Extracted page text data:
»»

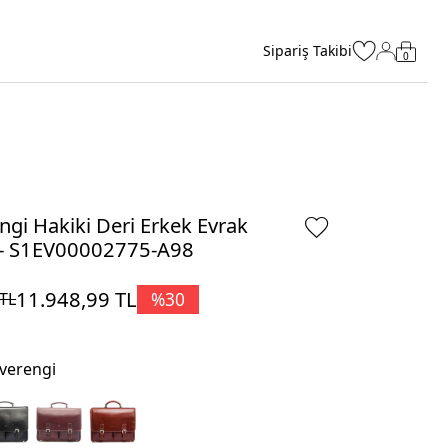
Sipariş Takibi
0
ngi Hakiki Deri Erkek Evrak
 - S1EV00002775-A98
11.948,99
TL
%
30
TL
verengi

««

### Exercise instructions
All of the records must come back exactly as they stand, minus every picture.

### Task response
Sipariş Takibi
0
ngi Hakiki Deri Erkek Evrak
 - S1EV00002775-A98
11.948,99
TL
%
30
TL
verengi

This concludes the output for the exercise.